Ms. Friesen: I have not read the paper yet.

Mrs. McIntosh: Oh, well, there is an article in the paper this morning that indicated that Anita Neville of the Winnipeg School Division is really upset that we are going to be having local marking because they did not budget any money, but that is sort of odd because the trustees have lobbied very hard to get permission to do the local marking and as an acquiescence to them we are permitting it.

It is certainly not our first choice. We prefer the central marking, and for the central marking, of course, all the costs are picked up. But at the specific request of school divisions, we are going to permit some local marking in the middle years in Grade 6 and Grade 9, so I would be very surprised if any of them then came back and formally requested money to do something that they had lobbied so effectively, so long and so hard, to have the ability to do. As the member may recall, at the time the Grade 3 province-wide pilot was conducted in 1996, where they had local versus central marking, we did a study and others were aware that divisions were asking for local marking because they could see the following benefits, and these are the dollars that divisions do not have to spend now as a result of having local marking.

They were asking for money for professional development in assessing. At the same time, they said if they could have local marking for province-wide exams, more teachers could participate in the marking, hence would achieve a greater understanding of the outcomes, why they are what they are and what the province is looking for in terms of the outcomes.
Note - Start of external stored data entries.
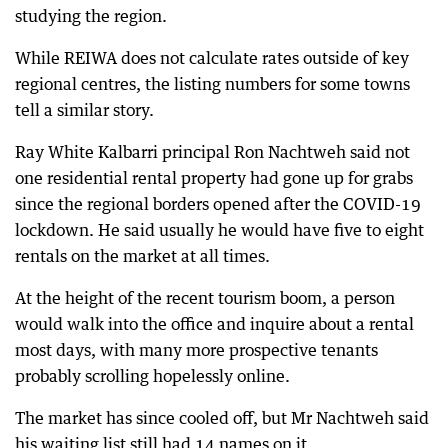
studying the region.
While REIWA does not calculate rates outside of key
regional centres, the listing numbers for some towns
tell a similar story.
Ray White Kalbarri principal Ron Nachtweh said not
one residential rental property had gone up for grabs
since the regional borders opened after the COVID-19
lockdown. He said usually he would have five to eight
rentals on the market at all times.
At the height of the recent tourism boom, a person
would walk into the office and inquire about a rental
most days, with many more prospective tenants
probably scrolling hopelessly online.
The market has since cooled off, but Mr Nachtweh said
his waiting list still had 14 names on it.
Universally, teachers who have participated in that have said it has been the best professional development exercise that they have ever experienced in anything, in any subject area. We have many, many hundreds of written comments to that effect on the general forms teachers fill out at the end.
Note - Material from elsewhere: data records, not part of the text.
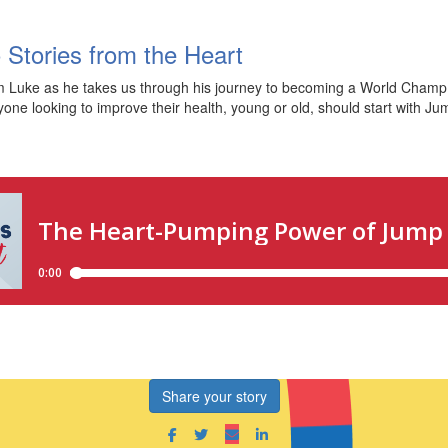
 Stories from the Heart
 Luke as he takes us through his journey to becoming a World Champ 
yone looking to improve their health, young or old, should start with Ju
Share your story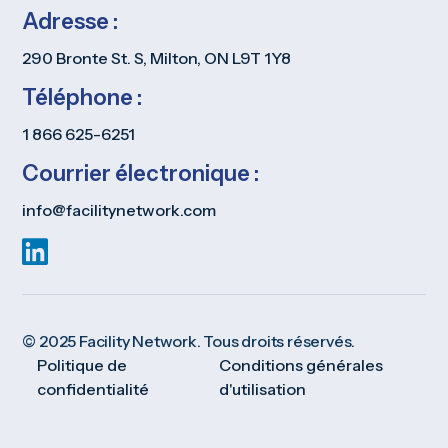
Adresse :
290 Bronte St. S, Milton, ON L9T 1Y8
Téléphone :
1 866 625-6251
Courrier électronique :
info@facilitynetwork.com
© 2025 Facility Network. Tous droits réservés.
Politique de
Conditions générales
confidentialité
d'utilisation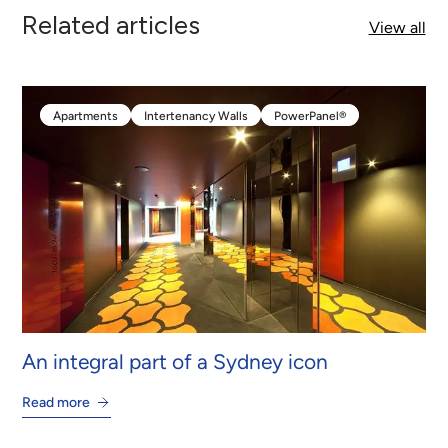
Related articles
View all
Apartments
Intertenancy Walls
PowerPanel®
Apartments
Intertenancy Walls
PowerPanel®
An integral part of a Sydney icon
Read more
So local divisions began asking, local teacher associations began asking, superintendents began asking for the ability to have some local marking, so that more teachers could participate in the professional development exercise, and they would not have to spend so much money training them outside of the actual experience. So while it is not direct money provided for marking, it is direct money they will now save on professional development and not just those involved in central marking will get that since we have agreed to their request to allow local marking in some areas.

So it leads to an improved understanding of the curriculum, of the assessment and marking practices, the opportunity to see student work from other schools, which is a large part of it, other schools, other classrooms. It gives a better sense of students' potentials. These are all things teachers who have marked have told us. These are not things that I am saying. I am saying what teachers have told us. They have also told us it provides valuable insight into students' strengths and weaknesses so as to improve their own instructional planning.

We believe them. Like, we recognize the truth of what they are saying. We did a lot of soul-searching when we agreed to allow some local marking to meet the requests of those who will benefit from this; i.e., teachers, trustees and superintendents who all made formal requests for local marking. We have had the experience in the past whereby the department has supported local divisions by analyzing locally developed tests, providing analysis of the content and design and curriculum congruency of the locally developed tests, and with our '98-99 schedule, we will be auditing a 20 percent sample and providing information back to the schools with respect to the reliability of their marking processes.

In the year 1999-2000, school divisions will be marking the Grade 6 LA and the senior math locally. Divisions are now aware of that. They are in the main extremely grateful, Anita Neville notwithstanding. Maybe she did not know how hard her division had been pushing for the opportunity to have local marking through the Manitoba Association of School Trustees, but I am sure she probably knows by now.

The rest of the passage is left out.